The Black Box, 18 – 22 Hill Street, Belfast
Part of Between The Lines 2009
Bernard MacLaverty
Born in Belfast in 1942, Bernard MacLaverty moved to Scotland in 1975. He has been a Medical Laboratory Technician, a mature student, a teacher of English and, for two years in the mid 1980s, Writer-in-Residence at the University of Aberdeen. Having lived in Edinburgh and Islay he now lives in Glasgow. Bernard MacLaverty is a member of Aosdána and Visiting Writer/Professor at the University of Strathclyde. Currently he is employed as a teacher of creative writing on a postgraduate course in prose fiction run by the Research Institute of Irish and Scottish Studies at the University of Aberdeen. He has published five collections of short stories such as Secrets and other Stories (1977) and A Time to Dance & Other Stories (1982); his four highly acclaimed novels include Lamb (1980), Cal (1983), Grace Notes (1997), short listed for the Booker Prize, and The Anatomy School (2001). Bernard MacLaverty has also written versions of his fiction for other media – radio plays, television plays, screenplays and recently he wrote and directed a short film Bye-Child. His Matters of Life & Death (2006) is simply a ‘great book’.
Liz Lochhead
Scottish poet and playwright, Liz Lochhead was born in Motherwell (1947). She studied at the Glasgow School of Art and taught before becoming Writer in Residence at Edinburgh University (1986-7) at the Royal Shakespeare Company (1988). Her first poetry collection, Memo for Spring (1972), won a Scottish Arts Council Book Award; poetry collections include Dreaming Frankenstein (1984), True Confessions and New Clichés (1985) Bagpipe Muzak (1991), and The Colour of Black and White: Poems 1984-2003 (2003).

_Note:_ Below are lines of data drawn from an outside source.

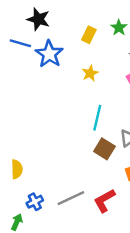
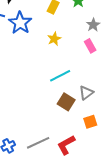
cyan line: (97, 118) -> (60, 76), turned 50

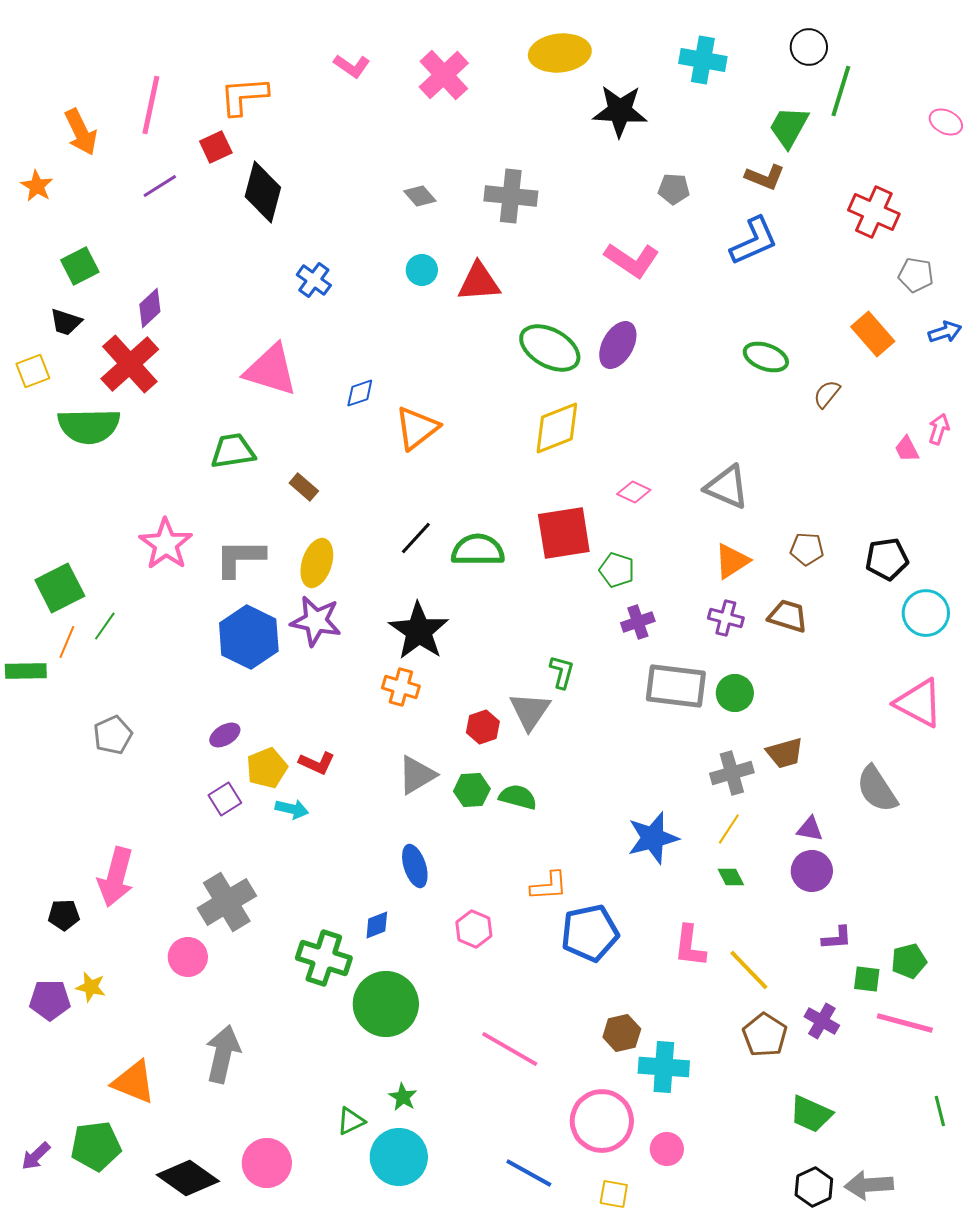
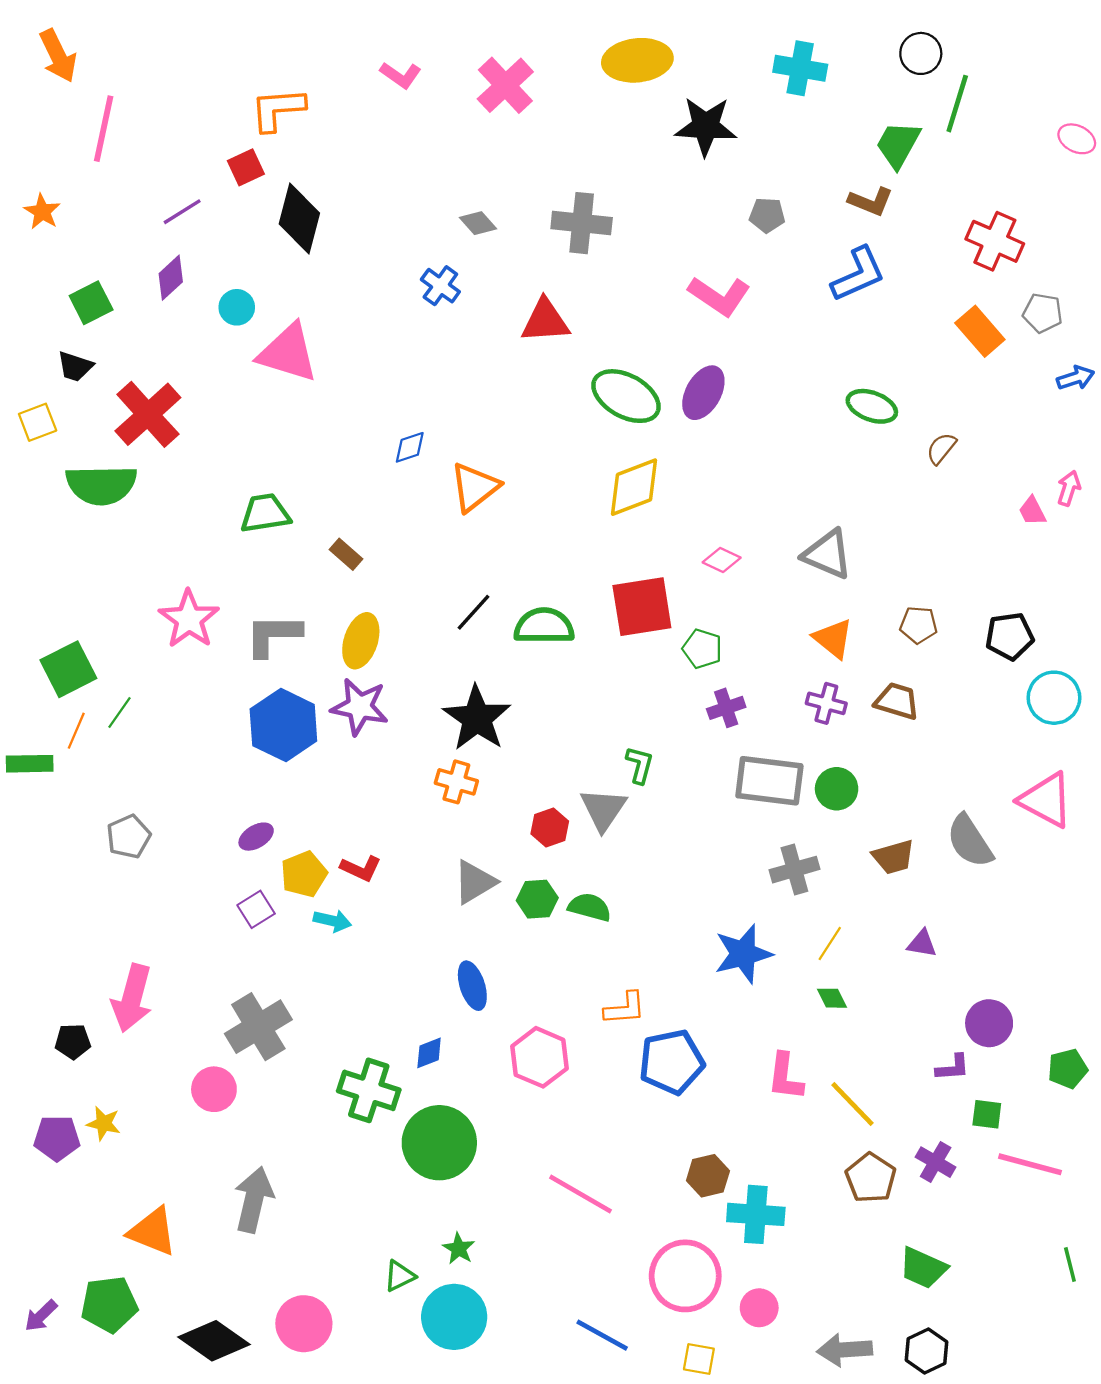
pink line: (151, 105) -> (104, 129), moved
orange arrow: (81, 132) -> (58, 56), moved
cyan circle: (422, 270) -> (237, 307), moved
blue cross: (314, 280) -> (440, 286), moved
purple diamond: (150, 308) -> (171, 278), moved
orange rectangle: (873, 334) -> (980, 331), moved
pink triangle: (271, 370) -> (288, 353), moved
orange triangle: (732, 561) -> (833, 639), turned -48
gray cross: (732, 773) -> (794, 870), moved
gray semicircle: (877, 789) -> (970, 841), moved
purple circle: (812, 871) -> (989, 1023), moved
pink hexagon: (474, 929) -> (540, 1057), size x1.4
green pentagon: (909, 961) -> (1068, 1069), moved
gray arrow: (869, 1185) -> (845, 1350), moved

A performer as well as a poet, Liz Lochhead’s revue Sugar and Spite was staged in 1978. Highly acclaimed plays include Blood and Ice (1982), Mary Queen of Scots Got Her Head Chopped Off (1989), Dracula (1989), Cuba (1997) and Perfect Days (1998). She has translated and adapted Molière’s Tartuffe (1985) into Scots and her adaptation of Euripides’ Medea (2000) won the Saltire Society Scottish Book of the Year Award. In Misery Guts (2002), based on The Misanthrope, Lochhead updated the original play, while her Latin for a Dark Room, a short film, was screened at the 1994 Edinburgh International Film Festival and The Story of Frankenstein appeared on Yorkshire Television.
Liz Lochhead’s recent work includes a musical collaboration with Michael Marra called In Flagrant Delicht (2004) and a romantic comedy for the stage, Good Things (2006).